The surge went through my hand and up my arm. I shook in agony and then looked back at the socket. It was empty now. I gathered the pieces for the charger and shoved them into my hoodie pocket. I angrily tromped off.
As I entered the room, I had a light and airy feeling, the kind of feeling you get when you know something good awaits you. I walked across the room and as I gloomed down at the outlet my stomach deflated like air balloon that loses gas. I saw the charger lying there, or rather pieces of what used to be a phone charger sprawled out in front of the outlet. Frantically, I reached down to pick them all up, my hand touching the exposed metal piece that was lodged inside the socket. This was not a good idea.

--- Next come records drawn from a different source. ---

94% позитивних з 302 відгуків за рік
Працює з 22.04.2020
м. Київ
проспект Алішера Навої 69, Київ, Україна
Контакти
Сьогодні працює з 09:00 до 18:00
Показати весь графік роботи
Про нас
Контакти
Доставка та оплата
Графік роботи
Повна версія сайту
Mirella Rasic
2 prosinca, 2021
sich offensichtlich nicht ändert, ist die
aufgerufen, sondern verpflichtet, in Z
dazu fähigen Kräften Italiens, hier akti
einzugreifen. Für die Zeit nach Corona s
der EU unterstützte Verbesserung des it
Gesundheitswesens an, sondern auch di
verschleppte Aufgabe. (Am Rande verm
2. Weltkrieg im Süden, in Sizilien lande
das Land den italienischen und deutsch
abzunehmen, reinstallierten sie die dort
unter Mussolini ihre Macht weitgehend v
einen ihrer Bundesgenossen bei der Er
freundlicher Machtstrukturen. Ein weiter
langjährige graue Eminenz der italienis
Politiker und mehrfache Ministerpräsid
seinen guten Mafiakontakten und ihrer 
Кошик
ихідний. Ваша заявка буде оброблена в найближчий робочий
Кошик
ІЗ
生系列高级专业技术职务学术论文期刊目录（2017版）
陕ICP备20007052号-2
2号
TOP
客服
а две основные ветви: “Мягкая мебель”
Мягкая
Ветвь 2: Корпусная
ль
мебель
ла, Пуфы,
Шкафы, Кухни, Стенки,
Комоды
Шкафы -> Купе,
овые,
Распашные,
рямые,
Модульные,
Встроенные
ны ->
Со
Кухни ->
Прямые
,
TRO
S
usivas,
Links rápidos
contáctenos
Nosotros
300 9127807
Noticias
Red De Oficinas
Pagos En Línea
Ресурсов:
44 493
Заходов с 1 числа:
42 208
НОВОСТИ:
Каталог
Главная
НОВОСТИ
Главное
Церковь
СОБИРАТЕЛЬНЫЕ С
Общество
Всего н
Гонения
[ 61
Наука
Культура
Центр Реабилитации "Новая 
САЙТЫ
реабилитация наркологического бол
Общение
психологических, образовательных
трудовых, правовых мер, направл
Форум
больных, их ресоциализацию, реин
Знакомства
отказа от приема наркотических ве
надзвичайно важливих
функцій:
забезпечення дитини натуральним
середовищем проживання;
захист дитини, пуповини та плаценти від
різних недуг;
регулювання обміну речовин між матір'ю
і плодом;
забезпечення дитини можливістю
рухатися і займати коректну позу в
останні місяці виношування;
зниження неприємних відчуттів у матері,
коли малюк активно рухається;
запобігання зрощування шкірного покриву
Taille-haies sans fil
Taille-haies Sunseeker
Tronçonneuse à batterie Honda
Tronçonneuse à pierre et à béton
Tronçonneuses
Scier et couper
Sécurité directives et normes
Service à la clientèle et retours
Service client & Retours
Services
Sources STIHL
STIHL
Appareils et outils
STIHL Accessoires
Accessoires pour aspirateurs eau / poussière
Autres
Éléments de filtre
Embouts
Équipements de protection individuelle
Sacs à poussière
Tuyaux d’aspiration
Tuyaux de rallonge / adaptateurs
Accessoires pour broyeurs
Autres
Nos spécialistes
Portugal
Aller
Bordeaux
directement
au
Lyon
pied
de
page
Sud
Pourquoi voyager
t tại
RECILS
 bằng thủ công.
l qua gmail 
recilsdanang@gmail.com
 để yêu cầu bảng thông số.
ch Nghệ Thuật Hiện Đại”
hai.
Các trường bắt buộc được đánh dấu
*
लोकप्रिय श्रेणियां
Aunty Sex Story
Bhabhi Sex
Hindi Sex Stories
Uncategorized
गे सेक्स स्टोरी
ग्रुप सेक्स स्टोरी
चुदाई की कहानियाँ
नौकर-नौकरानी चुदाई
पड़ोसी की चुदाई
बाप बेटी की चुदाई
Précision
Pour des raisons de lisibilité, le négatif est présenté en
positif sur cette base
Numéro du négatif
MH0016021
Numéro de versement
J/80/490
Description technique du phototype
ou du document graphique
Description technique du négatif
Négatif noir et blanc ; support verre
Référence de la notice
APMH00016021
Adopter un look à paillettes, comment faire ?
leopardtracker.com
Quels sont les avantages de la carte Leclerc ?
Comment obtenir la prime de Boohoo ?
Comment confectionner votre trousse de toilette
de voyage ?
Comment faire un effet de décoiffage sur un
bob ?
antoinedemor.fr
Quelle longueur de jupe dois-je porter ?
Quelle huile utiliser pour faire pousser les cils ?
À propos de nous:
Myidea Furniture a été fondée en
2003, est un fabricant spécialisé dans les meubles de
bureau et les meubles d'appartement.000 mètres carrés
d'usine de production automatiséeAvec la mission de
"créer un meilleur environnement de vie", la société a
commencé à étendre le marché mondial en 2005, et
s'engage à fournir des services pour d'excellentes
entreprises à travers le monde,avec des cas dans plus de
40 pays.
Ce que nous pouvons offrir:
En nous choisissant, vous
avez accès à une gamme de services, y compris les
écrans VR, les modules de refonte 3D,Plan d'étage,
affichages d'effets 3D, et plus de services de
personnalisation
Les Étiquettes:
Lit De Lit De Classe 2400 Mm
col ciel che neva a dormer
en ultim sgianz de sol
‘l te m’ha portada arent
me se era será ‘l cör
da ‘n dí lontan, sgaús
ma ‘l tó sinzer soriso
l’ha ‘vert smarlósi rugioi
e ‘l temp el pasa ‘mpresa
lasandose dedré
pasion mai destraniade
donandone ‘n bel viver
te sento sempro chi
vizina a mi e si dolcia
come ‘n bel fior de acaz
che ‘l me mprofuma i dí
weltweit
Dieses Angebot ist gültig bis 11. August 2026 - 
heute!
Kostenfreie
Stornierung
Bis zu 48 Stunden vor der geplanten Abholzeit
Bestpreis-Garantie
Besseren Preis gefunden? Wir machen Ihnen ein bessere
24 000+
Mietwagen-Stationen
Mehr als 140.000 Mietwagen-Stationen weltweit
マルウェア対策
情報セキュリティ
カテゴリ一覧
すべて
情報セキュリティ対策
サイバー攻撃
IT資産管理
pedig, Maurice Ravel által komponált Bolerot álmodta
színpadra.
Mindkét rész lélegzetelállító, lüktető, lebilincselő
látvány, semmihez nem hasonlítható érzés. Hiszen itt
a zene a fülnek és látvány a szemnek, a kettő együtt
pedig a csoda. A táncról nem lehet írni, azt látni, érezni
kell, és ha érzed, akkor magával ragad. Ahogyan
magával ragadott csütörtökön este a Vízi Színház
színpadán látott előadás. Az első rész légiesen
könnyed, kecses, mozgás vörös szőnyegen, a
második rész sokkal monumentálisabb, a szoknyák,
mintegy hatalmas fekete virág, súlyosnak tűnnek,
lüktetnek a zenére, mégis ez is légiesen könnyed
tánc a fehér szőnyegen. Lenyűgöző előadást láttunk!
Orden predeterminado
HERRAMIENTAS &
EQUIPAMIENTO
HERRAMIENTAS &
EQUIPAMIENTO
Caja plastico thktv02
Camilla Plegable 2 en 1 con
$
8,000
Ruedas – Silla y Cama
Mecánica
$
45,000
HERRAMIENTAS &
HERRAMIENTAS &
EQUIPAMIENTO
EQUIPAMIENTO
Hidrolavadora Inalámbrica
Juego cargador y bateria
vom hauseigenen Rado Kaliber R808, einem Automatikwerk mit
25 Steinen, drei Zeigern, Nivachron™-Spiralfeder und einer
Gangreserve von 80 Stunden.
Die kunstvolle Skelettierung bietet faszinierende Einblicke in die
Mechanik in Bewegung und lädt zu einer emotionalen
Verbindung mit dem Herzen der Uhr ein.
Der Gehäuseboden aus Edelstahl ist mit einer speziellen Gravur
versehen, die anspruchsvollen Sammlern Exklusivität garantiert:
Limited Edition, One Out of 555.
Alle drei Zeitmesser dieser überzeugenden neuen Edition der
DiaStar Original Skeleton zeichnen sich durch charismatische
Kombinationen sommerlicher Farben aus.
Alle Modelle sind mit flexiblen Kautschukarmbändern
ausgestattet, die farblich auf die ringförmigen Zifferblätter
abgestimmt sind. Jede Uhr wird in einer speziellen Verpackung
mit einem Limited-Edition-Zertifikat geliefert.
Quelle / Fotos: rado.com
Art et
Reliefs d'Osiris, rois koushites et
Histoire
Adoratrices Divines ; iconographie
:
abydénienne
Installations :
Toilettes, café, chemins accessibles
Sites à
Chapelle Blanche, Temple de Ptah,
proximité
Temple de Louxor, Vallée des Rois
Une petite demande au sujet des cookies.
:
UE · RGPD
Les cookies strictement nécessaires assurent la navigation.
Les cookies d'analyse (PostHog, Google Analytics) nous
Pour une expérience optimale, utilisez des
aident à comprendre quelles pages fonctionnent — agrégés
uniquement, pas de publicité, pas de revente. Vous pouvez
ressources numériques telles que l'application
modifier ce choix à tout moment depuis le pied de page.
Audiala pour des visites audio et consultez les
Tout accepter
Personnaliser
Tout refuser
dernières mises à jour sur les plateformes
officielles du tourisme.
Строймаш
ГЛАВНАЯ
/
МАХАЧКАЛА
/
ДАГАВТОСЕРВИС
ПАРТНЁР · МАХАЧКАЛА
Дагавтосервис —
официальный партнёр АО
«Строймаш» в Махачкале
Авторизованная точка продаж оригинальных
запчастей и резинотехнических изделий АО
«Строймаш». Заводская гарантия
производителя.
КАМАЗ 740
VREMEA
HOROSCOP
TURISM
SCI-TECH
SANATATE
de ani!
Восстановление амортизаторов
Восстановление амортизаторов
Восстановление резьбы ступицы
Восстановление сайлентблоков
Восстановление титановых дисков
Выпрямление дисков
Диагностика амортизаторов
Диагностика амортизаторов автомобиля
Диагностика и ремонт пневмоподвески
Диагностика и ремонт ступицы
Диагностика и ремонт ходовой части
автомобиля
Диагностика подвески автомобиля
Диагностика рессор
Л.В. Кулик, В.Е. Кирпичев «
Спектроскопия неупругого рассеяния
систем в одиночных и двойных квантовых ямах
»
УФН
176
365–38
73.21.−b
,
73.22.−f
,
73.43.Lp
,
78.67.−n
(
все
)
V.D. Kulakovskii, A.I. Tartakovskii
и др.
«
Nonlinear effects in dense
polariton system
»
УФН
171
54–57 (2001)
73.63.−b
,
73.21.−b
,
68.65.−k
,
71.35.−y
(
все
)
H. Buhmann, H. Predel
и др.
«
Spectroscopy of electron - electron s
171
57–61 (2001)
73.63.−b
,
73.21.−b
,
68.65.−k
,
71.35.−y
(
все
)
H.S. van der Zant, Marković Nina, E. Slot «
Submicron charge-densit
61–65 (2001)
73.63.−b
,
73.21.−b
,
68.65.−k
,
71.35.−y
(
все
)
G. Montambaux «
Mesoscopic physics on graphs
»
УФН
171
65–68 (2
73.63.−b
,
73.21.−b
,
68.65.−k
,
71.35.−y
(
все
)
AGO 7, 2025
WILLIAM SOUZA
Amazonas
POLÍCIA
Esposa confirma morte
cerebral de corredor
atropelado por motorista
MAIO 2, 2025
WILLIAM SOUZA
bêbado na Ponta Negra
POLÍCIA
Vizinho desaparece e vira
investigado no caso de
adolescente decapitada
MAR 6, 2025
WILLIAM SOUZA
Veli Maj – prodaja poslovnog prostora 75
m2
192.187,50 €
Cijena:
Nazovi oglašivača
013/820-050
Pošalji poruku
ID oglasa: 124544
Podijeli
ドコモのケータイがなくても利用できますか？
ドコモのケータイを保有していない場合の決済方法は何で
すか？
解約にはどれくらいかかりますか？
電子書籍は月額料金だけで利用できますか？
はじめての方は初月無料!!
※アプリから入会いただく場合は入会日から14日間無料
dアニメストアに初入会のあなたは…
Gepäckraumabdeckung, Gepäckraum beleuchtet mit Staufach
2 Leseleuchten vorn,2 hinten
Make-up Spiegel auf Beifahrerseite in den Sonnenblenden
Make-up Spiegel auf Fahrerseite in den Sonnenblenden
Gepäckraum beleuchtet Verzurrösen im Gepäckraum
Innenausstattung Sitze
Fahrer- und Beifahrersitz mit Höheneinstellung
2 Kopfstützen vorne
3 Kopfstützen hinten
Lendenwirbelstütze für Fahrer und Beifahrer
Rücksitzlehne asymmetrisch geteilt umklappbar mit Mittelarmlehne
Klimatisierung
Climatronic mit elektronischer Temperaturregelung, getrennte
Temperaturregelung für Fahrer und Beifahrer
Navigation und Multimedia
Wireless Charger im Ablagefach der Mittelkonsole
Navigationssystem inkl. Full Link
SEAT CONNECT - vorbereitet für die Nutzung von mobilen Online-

The pain that was left, was accompanied by the shame I felt for the broken charger. It was all my fault, leaving it unattended in a public area, I should have known better I kept telling myself. Had it been my own charger, the feeling of shame would have been significantly less, or non-existent. But what got to me was that I had broken a bond of trust, my friend having entrusted me with his charger, I had to face the consequences of my actions. I know not what I will do to repay him, even though he says, “It’s alright”. I know he has already forgiven me, but the shame has not been forgiven. The shame will stay until it is redeemed. “Don’t worry about it” he says, but the shame worries me.